▶ [Problem requirements]: Set down the records exactly, and omit any image found in them.
##### Data section
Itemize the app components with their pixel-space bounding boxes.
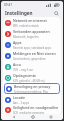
staticText: 62% gebruikt – 48 GB vrij: [13, 79, 45, 83]
button[interactable]: Apps: [3, 39, 61, 50]
button[interactable]: Verbonden apparaten: [3, 28, 61, 39]
staticText: Geschiedenis, gesprekken: [13, 57, 46, 61]
button[interactable]: Netwerk en internet: [3, 17, 61, 28]
staticText: Apps: [13, 40, 22, 45]
staticText: Opslagruimte: [13, 73, 37, 78]
staticText: Instellingen: [5, 10, 33, 16]
button[interactable]: Meldingen en Niet storen: [3, 50, 61, 61]
staticText: Schermvergrendeling, Play: [14, 90, 48, 94]
staticText: SOS, medische gegevens: [13, 111, 45, 114]
staticText: 09:41: [4, 3, 13, 7]
staticText: Aan – 3 apps: [13, 101, 29, 105]
staticText: Meldingen en Niet storen: [13, 51, 56, 56]
staticText: Netwerk en internet: [13, 18, 47, 23]
button[interactable]: Opslagruimte: [3, 72, 61, 83]
staticText: Veiligheid en noodgevallen: [13, 105, 59, 110]
button[interactable]: Terug: [8, 114, 19, 120]
staticText: Beveiliging en privacy: [14, 84, 51, 89]
button[interactable]: Recente apps: [45, 114, 56, 120]
staticText: Recente apps, standaard apps: [13, 46, 51, 50]
button[interactable]: Beveiliging en privacy: [4, 83, 60, 94]
staticText: 75% – nog 6 uur: [13, 68, 34, 72]
staticText: Verbonden apparaten: [13, 29, 50, 34]
staticText: Bluetooth, koppelen: [13, 35, 39, 39]
button[interactable]: Zoeken: [52, 9, 60, 17]
staticText: Accu: [13, 62, 21, 67]
button[interactable]: Accu: [3, 61, 61, 72]
button[interactable]: Startpagina: [27, 114, 38, 120]
staticText: Wifi, mobiel netwerk: [13, 24, 39, 28]
button[interactable]: Veiligheid en noodgevallen: [3, 105, 61, 114]
button[interactable]: Locatie: [3, 94, 61, 105]
staticText: Locatie: [13, 95, 26, 100]
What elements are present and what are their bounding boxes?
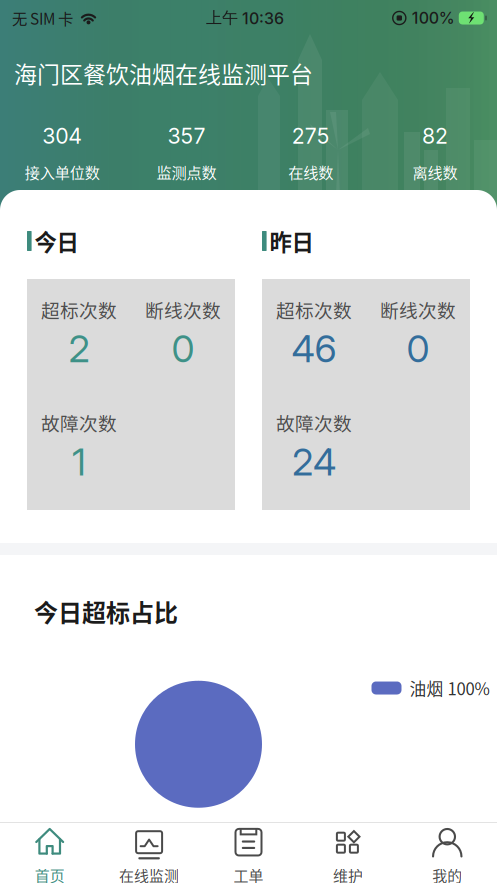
##########
▶ [Written solution]:
Itemize the app components with their pixel-space bounding boxes.
staticText: 62% gebruikt – 48 GB vrij: [13, 79, 45, 83]
button[interactable]: Apps: [3, 39, 61, 50]
button[interactable]: Verbonden apparaten: [3, 28, 61, 39]
staticText: Geschiedenis, gesprekken: [13, 57, 46, 61]
button[interactable]: Netwerk en internet: [3, 17, 61, 28]
staticText: Apps: [13, 40, 22, 45]
staticText: Opslagruimte: [13, 73, 37, 78]
staticText: Instellingen: [5, 10, 33, 16]
button[interactable]: Meldingen en Niet storen: [3, 50, 61, 61]
staticText: Schermvergrendeling, Play: [14, 90, 48, 94]
staticText: SOS, medische gegevens: [13, 111, 45, 114]
staticText: 09:41: [4, 3, 13, 7]
staticText: Aan – 3 apps: [13, 101, 29, 105]
staticText: Meldingen en Niet storen: [13, 51, 56, 56]
staticText: Netwerk en internet: [13, 18, 47, 23]
button[interactable]: Opslagruimte: [3, 72, 61, 83]
staticText: Veiligheid en noodgevallen: [13, 105, 59, 110]
button[interactable]: Terug: [8, 114, 19, 120]
staticText: Beveiliging en privacy: [14, 84, 51, 89]
button[interactable]: Recente apps: [45, 114, 56, 120]
staticText: Recente apps, standaard apps: [13, 46, 51, 50]
button[interactable]: Beveiliging en privacy: [4, 83, 60, 94]
staticText: 75% – nog 6 uur: [13, 68, 34, 72]
staticText: Verbonden apparaten: [13, 29, 50, 34]
staticText: Bluetooth, koppelen: [13, 35, 39, 39]
button[interactable]: Zoeken: [52, 9, 60, 17]
staticText: Accu: [13, 62, 21, 67]
button[interactable]: Accu: [3, 61, 61, 72]
button[interactable]: Startpagina: [27, 114, 38, 120]
staticText: Wifi, mobiel netwerk: [13, 24, 39, 28]
button[interactable]: Veiligheid en noodgevallen: [3, 105, 61, 114]
button[interactable]: Locatie: [3, 94, 61, 105]
staticText: Locatie: [13, 95, 26, 100]
What elements are present and what are their bounding boxes?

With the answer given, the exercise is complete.